Figure 1.

Test product schematics and experimental design summary. (A) Cross section schematic representation of the 3 test products used in this study: 3R4F reference combustible cigarette; THP1.0 having a slim size tobacco consumable inserted in the heating device with the peripheral heating components and THS having a king size tobacco consumable with a centrally positioned heating blade. (B) Aerosol exposure chambers with the cell inserts position (Figure adapted from Haswell et al.¹³). (C) RNA-seq experimental design. MucilAir^TM (donor MD059401) reconstituted airway tissues were exposed to aerosols from 3R4F, THP1.0, THS and to air at the indicated dilutions (Figure adapted from Haswell et al.¹³). The media in the exposure chambers were collected for nicotine quantification at the end of the exposure. Following 24 and 48 hrs post-exposure, MucilAir^TM tissues were assessed for functional endpoints and RNA isolated for RNA-seq.

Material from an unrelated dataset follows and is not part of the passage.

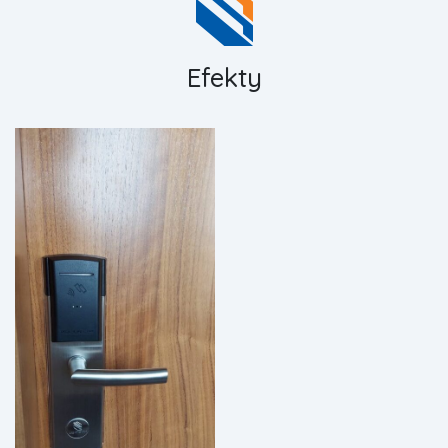
Efekty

A minimum of 3 independent repeats were conducted with 3 cell inserts per treatment. (D) Validation of results in multiple MucilAir^TM donors by qPCR (Figure adapted from Haswell et al.¹³). Three different donors (MD048401, MD060201, MD064701) were exposed to aerosols of 3R4F, THP1.0, THS at the shown dilutions, and to air. Three technical replicates were used per donor and treatment. Nicotine was quantified as previously described. Functional endpoints were assessed in MucilAir^TM and supernatants collected for cytokine quantification and total RNA extracted for qPCR at 24 hrs post-exposure.